Y, finalmente, tenemos a Melisandre, la sacerdotisa roja de R’hllor, dios del fuego y la luz y… no, eso es de la saga Canción de Hielo y Fuego (la versión escrita de Juego de Tronos de HBO), me confundí. Finalmente tenemos a Cynthia Viteri, por los socialcristianos, quienes dicen ir muy bien, aunque cada elección sus votos se extinguen más. Vamos de retroceso: ni se despidió ni interactuó con los demás, y como dijo Lasso muy elegantemente, fue para hacer caja de resonancia del patrón del partido (¿Acaso busca desgastar a los demás?, pero eso ayudaría al gobierno, significaría que los rumores de cierta alianza oculta…). Sospechoso y de mal gusto, opinión muy difundida sobre esta candidatura.
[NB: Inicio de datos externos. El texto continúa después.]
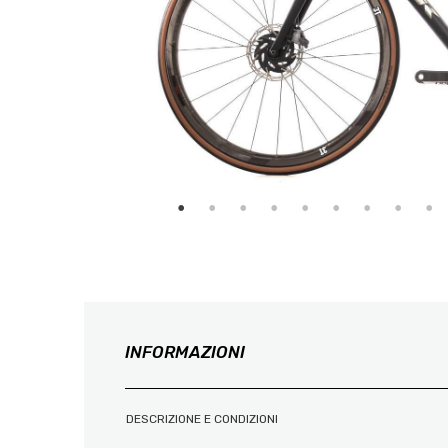
INFORMAZIONI
DESCRIZIONE E CONDIZIONI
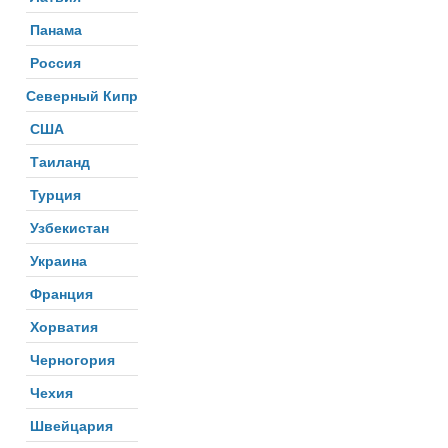
Панама
Россия
Северный Кипр
США
Таиланд
Турция
Узбекистан
Украина
Франция
Хорватия
Черногория
Чехия
Швейцария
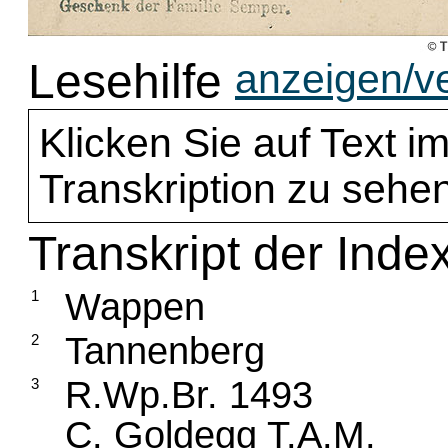
Lesehilfe
anzeigen/v
Klicken Sie auf Text im
Transkription zu sehen
Transkript der Inde
Wappen
1
Tannenberg
2
R.Wp.Br. 1493
3
C. Goldegg T.A.M.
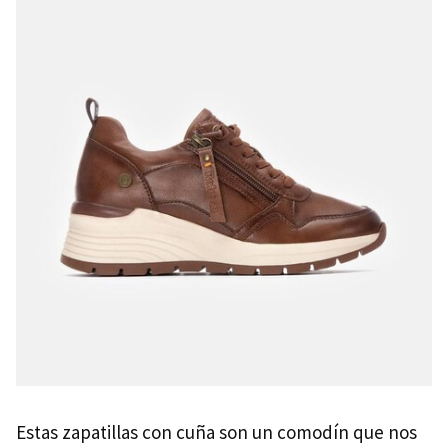
Estas zapatillas con cuña son un comodín que nos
Esperen, una última línea. El nuevo elegido de la gran legión revolucionaria que, tan magnífico como sus superiores, para que discursar con los demás mortales, cuando la razón es suya y no hay que cambiar; causan tanto patriotismo que dicen hasta los muertos se levantaran para votar estas próximas elecciones… pero como dicen, para hablar mal, mejor ya callo.